= GIVEN DATA =
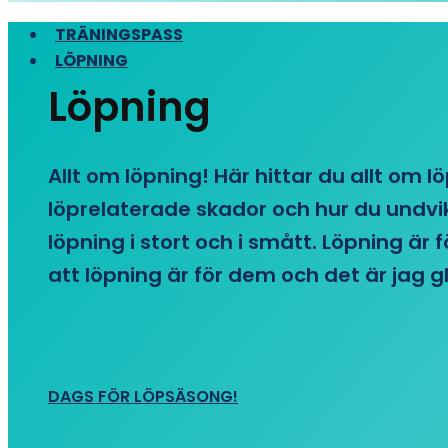
TRÄNINGSPASS
LÖPNING
Löpning
Allt om löpning! Här hittar du allt om l
löprelaterade skador och hur du undvike
löpning i stort och i smått. Löpning är
att löpning är för dem och det är jag gl
DAGS FÖR LÖPSÄSONG!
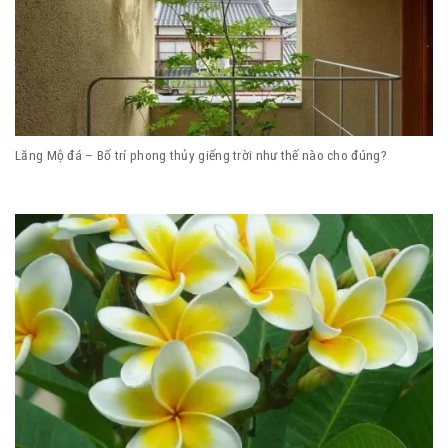
Lăng Mộ đá – Bố trí phong thủy giếng trời như thế nào cho đúng?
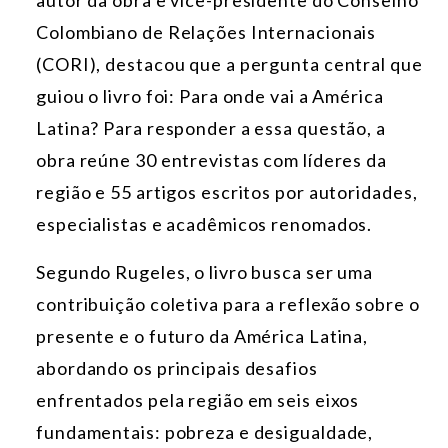
Colombiano de Relações Internacionais
(CORI), destacou que a pergunta central que
guiou o livro foi: Para onde vai a América
Latina? Para responder a essa questão, a
obra reúne 30 entrevistas com líderes da
região e 55 artigos escritos por autoridades,
especialistas e acadêmicos renomados.
Segundo Rugeles, o livro busca ser uma
contribuição coletiva para a reflexão sobre o
presente e o futuro da América Latina,
abordando os principais desafios
enfrentados pela região em seis eixos
fundamentais: pobreza e desigualdade,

= WORK ORDER =
Across all the entries above, how many lines hold the word "Latina"? Answer with the number only.

= OUTPUT OF THE TASK =
2